In the first women’s final of the evening, King won her final showdown with Russian Yuliya Efimova in the 50m breaststroke. King, who holds the world record of 29.40, finished in 29.84, barely outtouching 14-year-old Italian Benedetta Pilato, (30.00) who burst into tears as King reached over to congratulate her. Efimova was third in 30.15.
“The girls next to me really gave me a good race,” King said.
Like Manuel, King also won the 100m race in her discipline. King also won both events in the 2017 world championships and won the 100m in the 2016 Olympics but was denied a shot at a breakthrough in the 200m after being disqualified in the preliminary heats.
Jay Litherland took a surprising silver in the men’s 400m individual medley, in which top American Chase Kalisz failed to qualify two years after setting the championship record in the event. Litherland, a bronze medalist in the 4x200m freestyle relay in 2017, was 3.34 seconds behind Japanese favorite Daiya Seto heading into the freestyle leg but closed to within 0.27 seconds at the finish.
“I can’t explain it,” Litherland said. “That was a fun race.”
In the first final of the evening, South Africa’s Zane Waddell, who swims at the University of Alabama and won an NCAA title this year in the men’s 4x50m medley relay, stunned the Russian and American favorites in a tightly bunched finish in the men’s 50m backstroke.
Waddell finished in 24.43, just ahead of Evgeny Rylov (24.49) and world record-holder Kliment Kolesnikov (24.51).
Murphy (24.53, fourth) won the 100m and 200m backstroke in the 2016 Olympics but has never claimed an individual world title. He took silver and bronze in 2017 and then silver in the 200m backstroke earlier this week.
Michael Andrew (24.58, fifth) has the unusual distinction of qualifying for the final in every 50m race of the week, though he was unable to crack the podium in any final.
“What was nice about not hitting every mark was the motivation it gives me going into Tokyo,” Andrew said.
Germany’s Florian Wellbrock won the men’s 1,500m freestyle in 14:36.54. No U.S. swimmers qualified for the final.
Hungary’s “Iron Lady,” 30-year-old Katinka Hosszu completed a quadruple-double, winning the 400m individual medley title for the fourth straight time after doing the same in the 200m medley earlier in the week.
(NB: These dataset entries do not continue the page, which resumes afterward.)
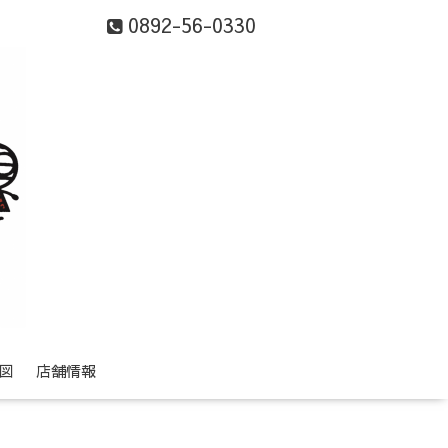
0892-56-0330
図
店舗情報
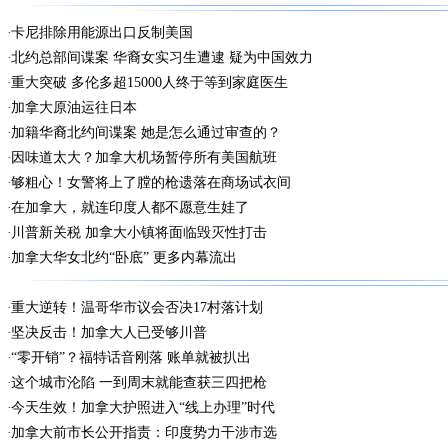
卡尼排除用能源出口反制美国
北约总部间谍案 华裔女实习生遭逮 疑为中国效力
重大突破 多伦多超15000人终于等到家庭医生
加拿大原油运往日本
加籍华裔北约间谍案 她是怎么通过审查的？
因味道太大？加拿大机场暂停所有美国航班
够粗心！女警将上了膛的枪遗落在商场试衣间
在加拿大，就连印度人都不愿意生娃了
川普新关税 加拿大小镇将面临毁灭性打击
加拿大华女北约“卧底” 更多内幕流出
重大逆转！温哥华市议会否决17村落计划
坚决反击！加拿大人已受够川普
“零开销”？福特话音刚落 账单就被扒出
这个城市沦陷 一到周末就能查获三四把枪
今天生效！加拿大护照进入“线上办理”时代
加拿大前市长公开指责：印度势力干涉市选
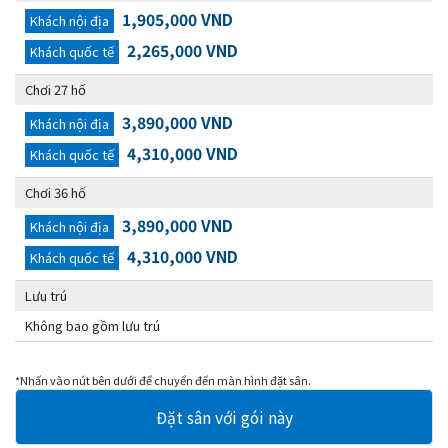
1,905,000 VND
Khách nội địa
2,265,000 VND
Khách quốc tế
Chơi 27 hố
3,890,000 VND
Khách nội địa
4,310,000 VND
Khách quốc tế
Chơi 36 hố
3,890,000 VND
Khách nội địa
4,310,000 VND
Khách quốc tế
Lưu trú
Không bao gồm lưu trú
*Nhấn vào nút bên dưới để chuyển đến màn hình đặt sân.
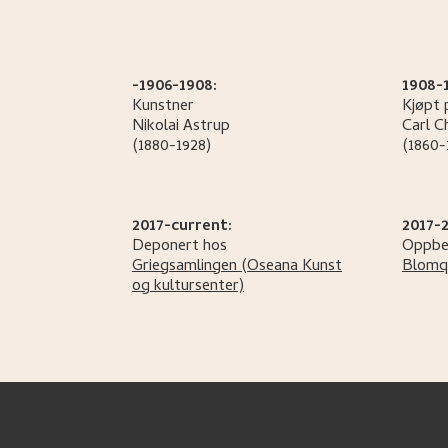
-1906-1908:
1908-
Kunstner
Kjøpt p
Nikolai
Astrup
Carl Ch
(1880-1928)
(1860-
2017-current:
2017-2
Deponert hos
Oppbe
Griegsamlingen (Oseana Kunst
Blomqv
og kultursenter)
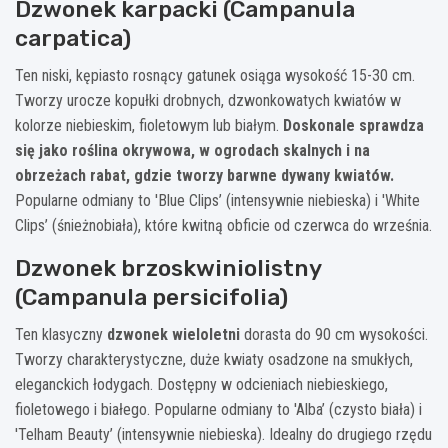
Dzwonek karpacki (Campanula
carpatica)
Ten niski, kępiasto rosnący gatunek osiąga wysokość 15-30 cm.
Tworzy urocze kopułki drobnych, dzwonkowatych kwiatów w
kolorze niebieskim, fioletowym lub białym.
Doskonale sprawdza
się jako roślina okrywowa, w ogrodach skalnych i na
obrzeżach rabat, gdzie tworzy barwne dywany kwiatów.
Popularne odmiany to 'Blue Clips’ (intensywnie niebieska) i 'White
Clips’ (śnieżnobiała), które kwitną obficie od czerwca do września.
Dzwonek brzoskwiniolistny
(Campanula persicifolia)
Ten klasyczny
dzwonek wieloletni
dorasta do 90 cm wysokości.
Tworzy charakterystyczne, duże kwiaty osadzone na smukłych,
eleganckich łodygach. Dostępny w odcieniach niebieskiego,
fioletowego i białego. Popularne odmiany to 'Alba’ (czysto biała) i
'Telham Beauty’ (intensywnie niebieska). Idealny do drugiego rzędu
U.S. swimmer Ally McHugh was sixth.
Hosszu also swept the medleys in the 2016 Olympics and won the 400m race back in 2009.
Swimming🏊 – Katinka Hosszú🇭🇺 became the first woman to win 5️⃣ gold medals in a specific event (women's 400m individual medley).
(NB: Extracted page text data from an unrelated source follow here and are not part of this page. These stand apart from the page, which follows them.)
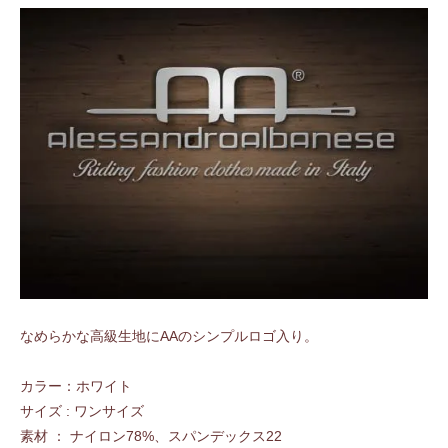
なめらかな高級生地にAAのシンプルロゴ入り。
カラー：ホワイト
サイズ : ワンサイズ
素材 ： ナイロン78%、スパンデックス22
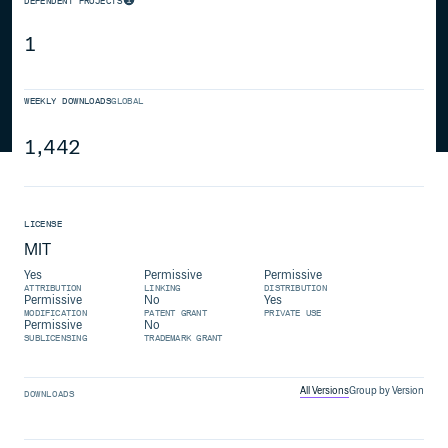
DEPENDENT PROJECTS
1
WEEKLY DOWNLOADS
GLOBAL
1,442
LICENSE
MIT
Yes
Permissive
Permissive
ATTRIBUTION
LINKING
DISTRIBUTION
Permissive
No
Yes
MODIFICATION
PATENT GRANT
PRIVATE USE
Permissive
No
SUBLICENSING
TRADEMARK GRANT
All Versions
Group by Version
DOWNLOADS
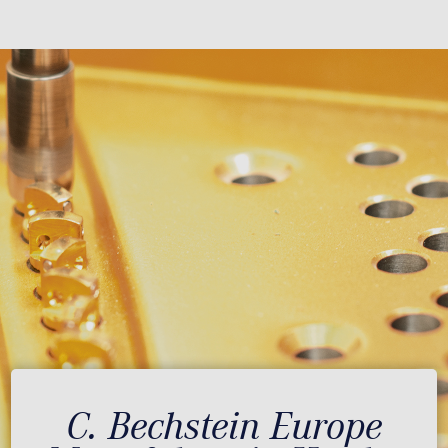
C. Bechstein Europe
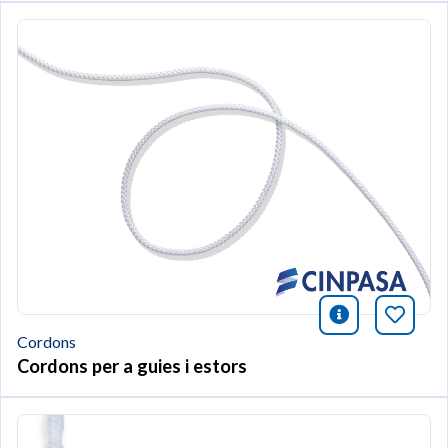
icono infor
Afegei
Cordons
Cordons per a guies i estors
Other swimmers with large medal hauls in the championships included Australia’s Campbell (two individual medals, three from relays) and Ariarne Titmus (three individual, one relay), Russia’s Rylov (three individual, two relay) and Efimova (three individual), Great Britain’s Adam Peaty (two individual, two relay), and Canada’s Kylie Masse and Sydney Pickrem (two individual and one relay each).